**** RECORDS SUPPLIED ****
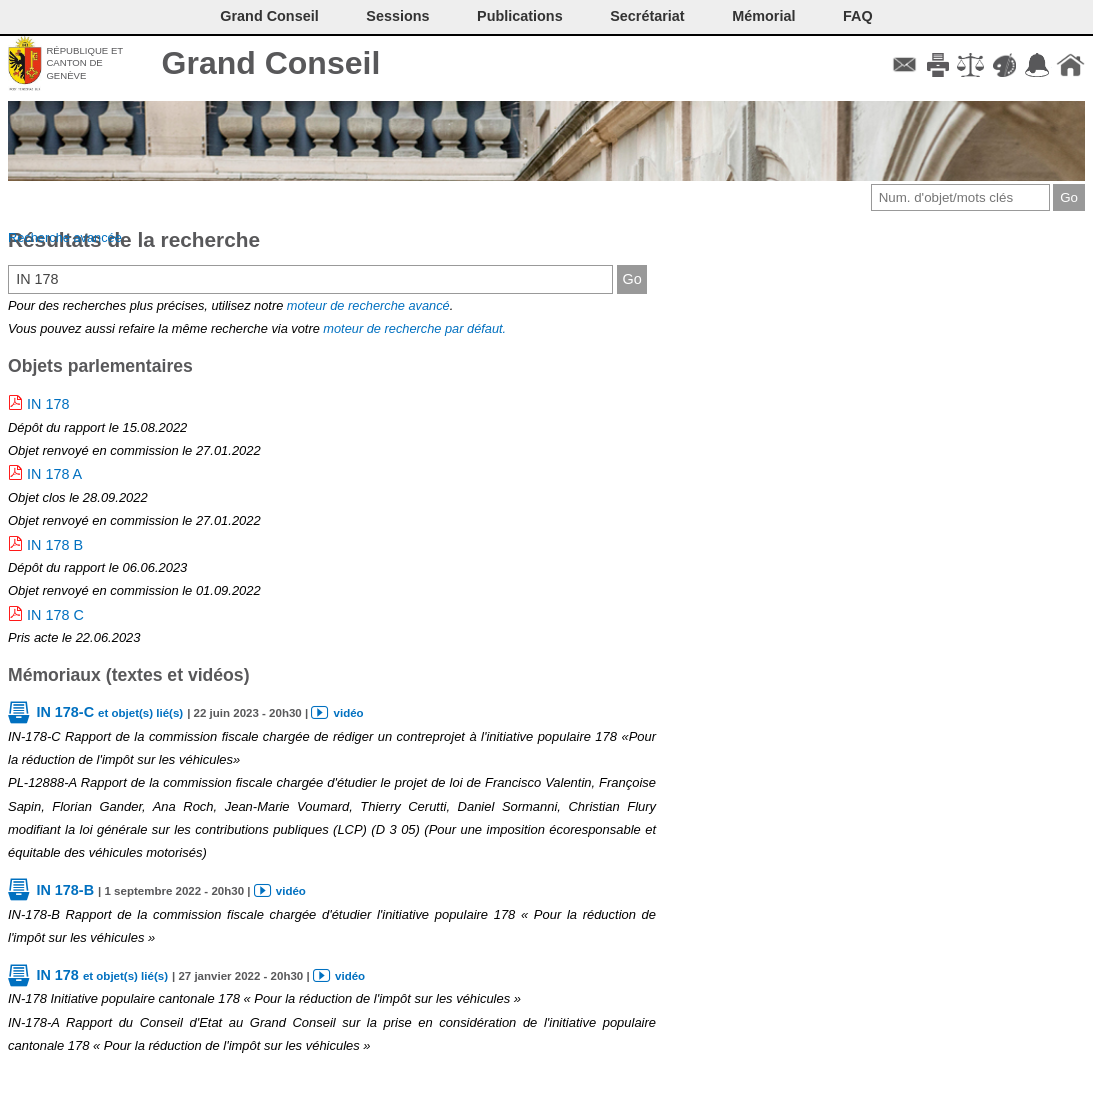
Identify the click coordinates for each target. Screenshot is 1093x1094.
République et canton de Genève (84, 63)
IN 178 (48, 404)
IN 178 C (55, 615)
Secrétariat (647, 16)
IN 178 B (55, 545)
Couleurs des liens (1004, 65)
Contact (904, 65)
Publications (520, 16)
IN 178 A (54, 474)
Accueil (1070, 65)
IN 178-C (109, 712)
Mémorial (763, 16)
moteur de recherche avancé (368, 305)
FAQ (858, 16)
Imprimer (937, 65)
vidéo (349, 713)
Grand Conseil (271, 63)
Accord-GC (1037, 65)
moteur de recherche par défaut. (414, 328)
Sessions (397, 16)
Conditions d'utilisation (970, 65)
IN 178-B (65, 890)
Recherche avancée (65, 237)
****
● THE PROBLEM:
Repeat, exactly as they stand, the line that contains "moteur de recherche avancé (368, 305)" and all the lines after it in the data above.

● TASK RESPONSE:
moteur de recherche avancé (368, 305)
FAQ (858, 16)
Imprimer (937, 65)
vidéo (349, 713)
Grand Conseil (271, 63)
Accord-GC (1037, 65)
moteur de recherche par défaut. (414, 328)
Sessions (397, 16)
Conditions d'utilisation (970, 65)
IN 178-B (65, 890)
Recherche avancée (65, 237)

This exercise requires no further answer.